Problem details: Lines with the word "been" in them must be copied from the records below.

Page-level text extractions:
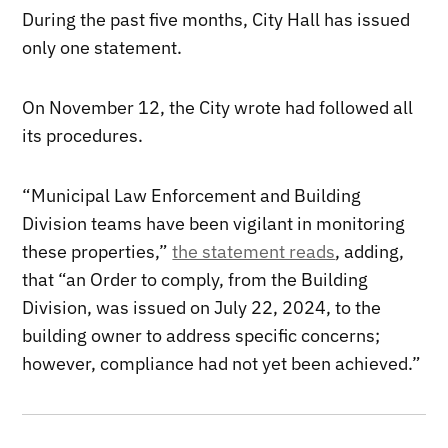
During the past five months, City Hall has issued
only one statement.
On November 12, the City wrote had followed all
its procedures.
“Municipal Law Enforcement and Building
Division teams have been vigilant in monitoring
these properties,”
the statement reads
, adding,
that “an Order to comply, from the Building
Division, was issued on July 22, 2024, to the
building owner to address specific concerns;
however, compliance had not yet been achieved.”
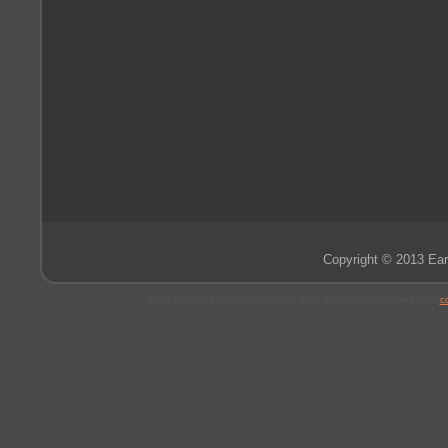
Copyright © 2013 Ear
Blog System by Wordpress.org - Free WordPress Themes from
c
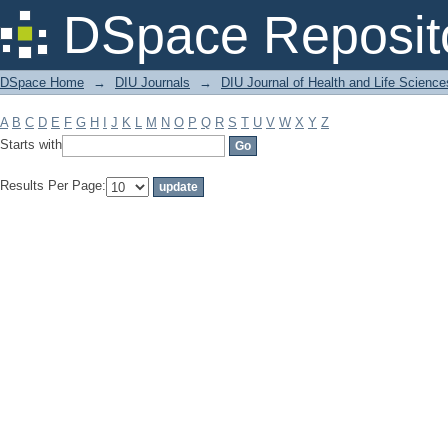
Filter by: Subject
DSpace Reposit
DSpace Home
→
DIU Journals
→
DIU Journal of Health and Life Science
A
B
C
D
E
F
G
H
I
J
K
L
M
N
O
P
Q
R
S
T
U
V
W
X
Y
Z
Starts with
Results Per Page:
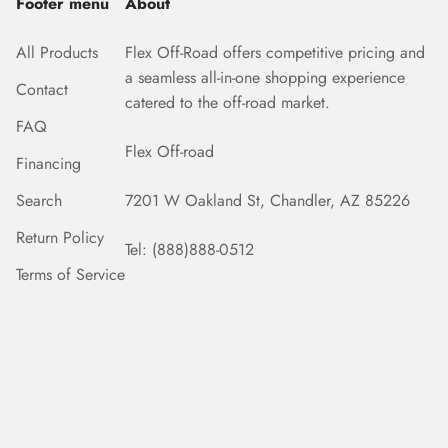
Footer menu
About
All Products
Flex Off-Road offers competitive pricing and
a seamless all-in-one shopping experience
Contact
catered to the off-road market.
FAQ
Flex Off-road
Financing
Search
7201 W Oakland St, Chandler, AZ 85226
Return Policy
Tel: (888)888-0512
Terms of Service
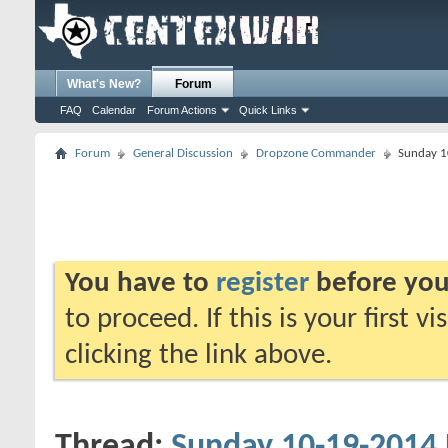
What's New?
Forum
FAQ
Calendar
Forum Actions
Quick Links
Forum
General Discussion
Dropzone Commander
Sunday 1
You have to
register
before you
to proceed. If this is your first v
clicking the link above.
Thread:
Sunday 10-19-2014 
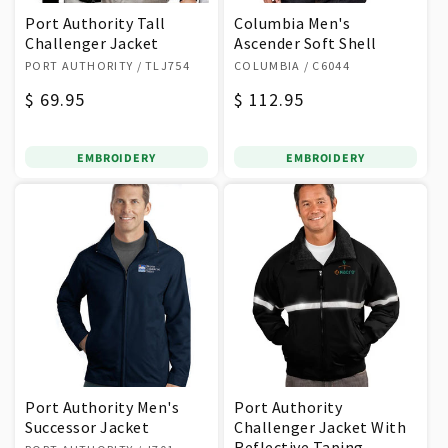
Port Authority Tall
Columbia Men's
Challenger Jacket
Ascender Soft Shell
Vendor:
Vendor:
PORT AUTHORITY
/ TLJ754
COLUMBIA
/ C6044
Regular
$ 69.95
Regular
$ 112.95
price
price
EMBROIDERY
EMBROIDERY
Port Authority Men's
Port Authority
Successor Jacket
Challenger Jacket With
Vendor:
Reflective Taping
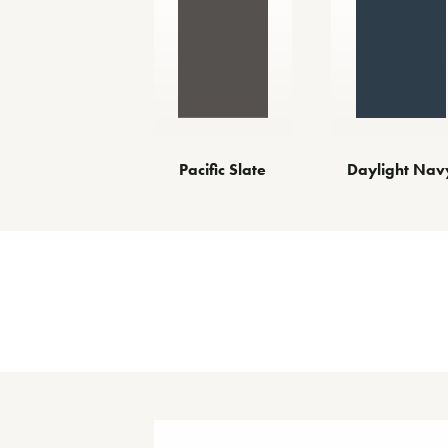
Pacific Slate
Daylight Nav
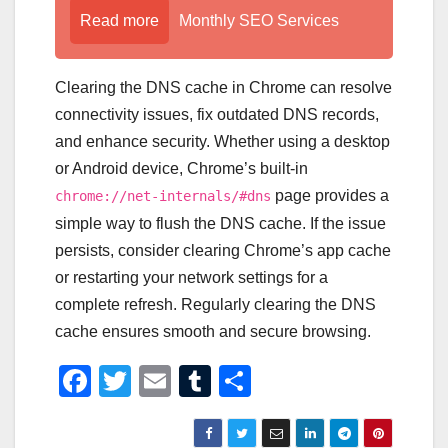
Read more
Monthly SEO Services
Clearing the DNS cache in Chrome can resolve
connectivity issues, fix outdated DNS records,
and enhance security. Whether using a desktop
or Android device, Chrome’s built-in
page provides a
chrome://net-internals/#dns
simple way to flush the DNS cache. If the issue
persists, consider clearing Chrome’s app cache
or restarting your network settings for a
complete refresh. Regularly clearing the DNS
cache ensures smooth and secure browsing.
F
T
E
T
S
a
wi
m
u
h
c
tt
ail
m
ar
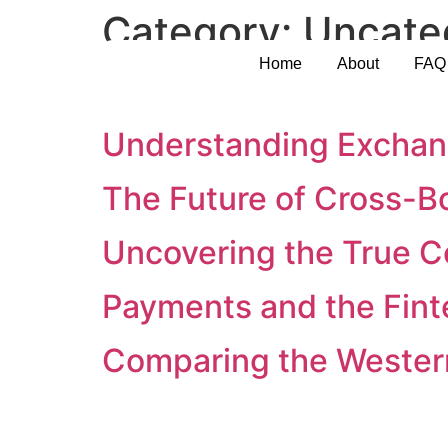
Category:
Uncate
Home
About
FAQ
Ensuring Security in In
Understanding Exchang
The Future of Cross-B
Uncovering the True C
Payments and the Fin
Comparing the Western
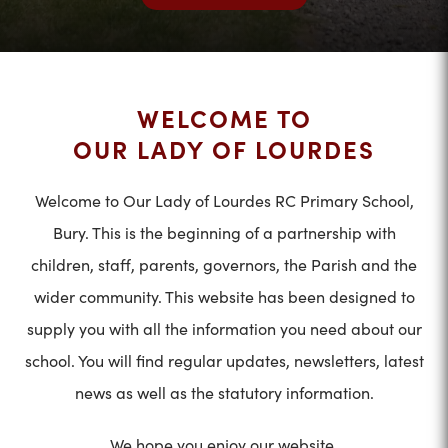
WELCOME TO
OUR LADY OF LOURDES
Welcome to Our Lady of Lourdes RC Primary School,
Bury. This is the beginning of a partnership with
children, staff, parents, governors, the Parish and the
wider community. This website has been designed to
supply you with all the information you need about our
school. You will find regular updates, newsletters, latest
news as well as the statutory information.
We hope you enjoy our website.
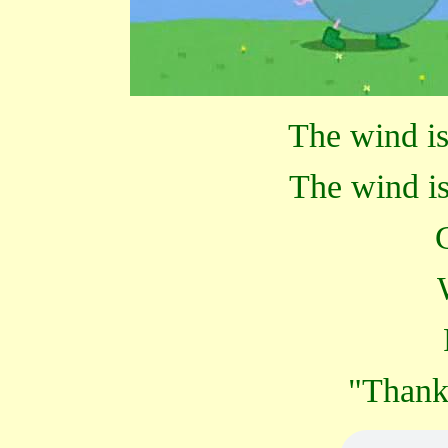
The wind is
The wind is
"Thank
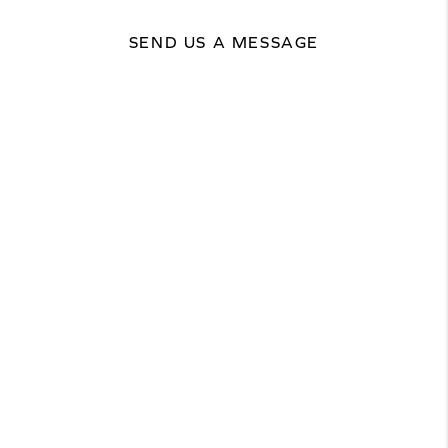
SEND US A MESSAGE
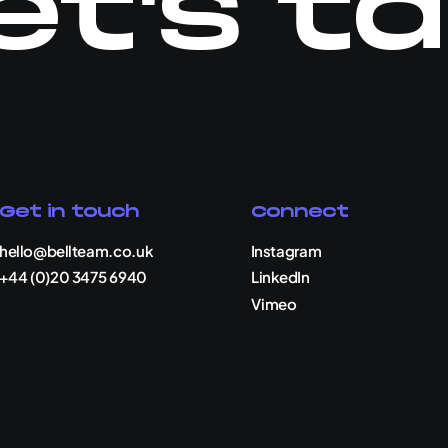
et's ta
Get in touch
Connect
hello@bellteam.co.uk
Instagram
+44 (0)20 3475 6940
LinkedIn
Vimeo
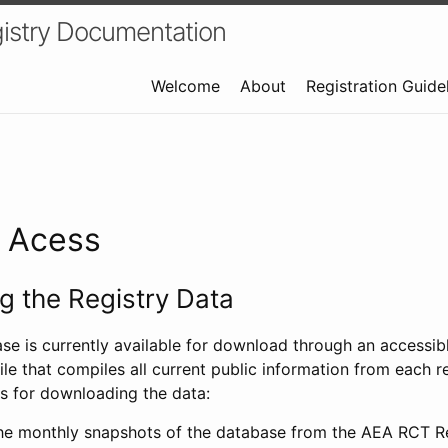
istry Documentation
Welcome
About
Registration Guide
a Acess
 the Registry Data
ase is currently available for download through an access
ile that compiles all current public information from each re
s for downloading the data:
e monthly snapshots of the database from the AEA RCT Re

Your solution:
Division teams have been vigilant in monitoring
however, compliance had not yet been achieved.”
wider community. This website has been designed to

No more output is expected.